Enfrentar la reestructuración de una deuda no es solo un trámite técnico; es una vivencia atravesada por la ansiedad y la responsabilidad familiar. Detrás de cada cálculo de tasa de interés y cada firma en un cronograma de pagos descansa la estabilidad de cualquier hogar. Sin embargo, la enorme asimetría de información como los Decretos Supremos, normativas y demás entre los bancos y nosotros, los usuarios, suele dejarnos en una posición de profunda vulnerabilidad.
Nos acogimos a lo establecido en el D.S 5503 de 2025, el banco aceptó, hasta ahí todo bien, pero al finalizar el periodo de gracia, y con el nuevo plan de pagos, algo no estaba bien, silenciosamente empezamos a pagar, con el sentimiento y las preguntas del cambio de condiciones empezaron a surgir. Durante días sentí esa resignación sigilosa con la que muchos vivimos, pensando que no me quedaba más opción que aceptar.
Negándome a asumir un compromiso a ciegas, recurrí a una herramienta de inteligencia artificial basada en procesamiento de lenguaje natural y cargué mi expediente completo: mi contrato de crédito original, el plan de pagos inicial, toda la documentación que tenía con el banco, y la nueva proyección enviada por el banco. La IA actuó como mi auditor financiero personal. En cuestión de minutos, la herramienta procesó cada cláusula y proyección numérica, detectando lo que mis ojos no podían ver: un fallo crítico en el cálculo del plan de pago.
La inteligencia artificial reveló que la entidad había incrementado sin justificación la Tasa Efectiva Anual (TEA), provocando que una porción anormalmente baja de mi cuota mensual se destinara a la amortización del capital situación que en el anterior plan de pagos no se reflejaba. Casi la totalidad de mi dinero se estaba desviando al pago de intereses y seguros, extendiendo de forma artificial el plazo de mi deuda y encareciendo enormemente mi crédito. La IA tradujo la complejidad del lenguaje jurídico financiero, y el cálculo opaco de números en un diagnóstico transparente, comprensible y medible que me devolvió el control de la situación.
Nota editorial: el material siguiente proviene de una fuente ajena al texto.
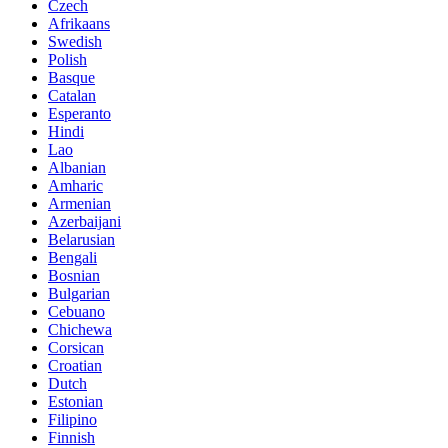
Czech
Afrikaans
Swedish
Polish
Basque
Catalan
Esperanto
Hindi
Lao
Albanian
Amharic
Armenian
Azerbaijani
Belarusian
Bengali
Bosnian
Bulgarian
Cebuano
Chichewa
Corsican
Croatian
Dutch
Estonian
Filipino
Finnish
Lo que más me impactó fue cómo la inteligencia artificial me ayudó a interpretar el marco normativo boliviano. La herramienta no solo identificó el error contable, sino que relacionó la falla directamente con la Ley N° 393 de Servicios Financieros y otros Decretos Supremos y normativa vigente. La IA me mostró que el incremento no justificado de la TEA y la alteración de mi plan de pagos violaban el Artículo 62, el cual prohíbe explícitamente a las entidades financieras modificar unilateralmente las tasas pactadas si esto perjudica al cliente.
Asimismo, me explicó el alcance de los artículos 63 y 64 de la Ley 393, que garantizan la transparencia de la TEA y prohíben comisiones o cobros no pactados. Gracias a la IA, logré articular un puente entre los datos numéricos de mi contrato y el amparo legal vigente en Bolivia, transformando mi incertidumbre en un reclamo jurídicamente fundamentado.
Con el fallo crítico detectado y el respaldo legal identificado, la IA funcionó como mi copiloto estratégico. Me guió paso a paso para redactar mi carta de reclamo formal conforme a los estándares de la recopilación de normas para Servicios Financieros (RNSF) de la Autoridad de Supervisión del Sistema Financiero (ASFI). El documento detalló con precisión matemática los desfases en la TEA y la amortización de capital, y los desfases encontrados referentes a la normativa vigente.
Presenté la carta en el “Punto de reclamo” de mi banco, activando el plazo regulatorio de cinco (5) días hábiles administrativos que la norma exige para dar una respuesta escrita e íntegra. Al verse confrontada con una evidencia incontestable, la institución rectificó mi plan de pagos, reajustando la TEA, respetando la amortización de capital y devolviéndome el plazo correspondiente.
Mi experiencia demuestra el verdadero sentido del control humano con la inteligencia artificial. La inteligencia artificial no asumió mi lugar ni tomó la decisión por mí; fue la herramienta estratégica que me dio el conocimiento, el orden, la base correctamente fundamentada, la claridad y la voz para defender mis derechos frente a este caso contra una institución bancaria. La IA no viene a reemplazar al ser humano ni a suplir nuestro criterio, sino a potenciarnos, acortar las brechas de conocimiento y darnos la fuerza necesaria para proteger nuestro bienestar y el de nuestras familias.